## Work to be completed
Could you copy every line from the material below in which "Hard" appears?

## Material provided
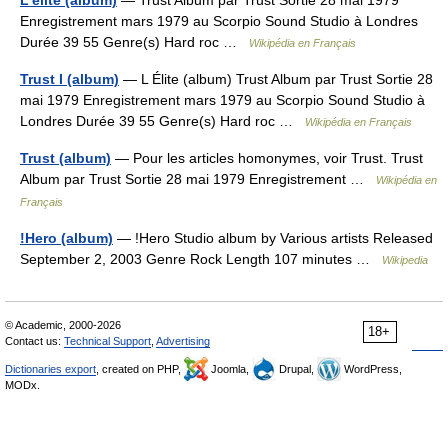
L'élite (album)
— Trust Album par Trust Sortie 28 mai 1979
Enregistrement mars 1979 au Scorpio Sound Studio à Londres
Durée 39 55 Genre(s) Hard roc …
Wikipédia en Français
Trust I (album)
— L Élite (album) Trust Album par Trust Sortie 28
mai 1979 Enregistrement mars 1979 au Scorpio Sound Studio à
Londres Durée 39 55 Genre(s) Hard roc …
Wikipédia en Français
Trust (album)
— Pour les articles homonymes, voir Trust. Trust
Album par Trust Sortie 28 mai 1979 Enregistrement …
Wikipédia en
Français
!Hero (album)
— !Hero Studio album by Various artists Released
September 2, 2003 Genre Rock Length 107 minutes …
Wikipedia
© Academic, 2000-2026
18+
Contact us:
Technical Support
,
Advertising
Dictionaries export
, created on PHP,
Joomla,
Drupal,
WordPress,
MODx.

---

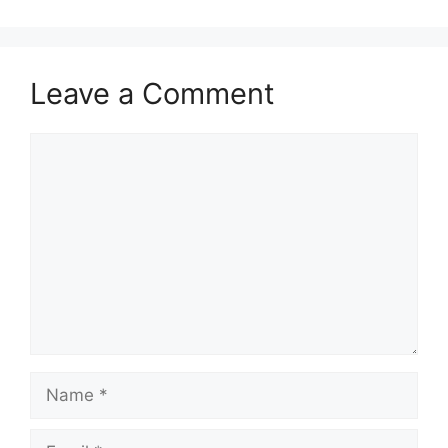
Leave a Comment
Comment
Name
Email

## Task response
Durée 39 55 Genre(s) Hard roc …
Londres Durée 39 55 Genre(s) Hard roc …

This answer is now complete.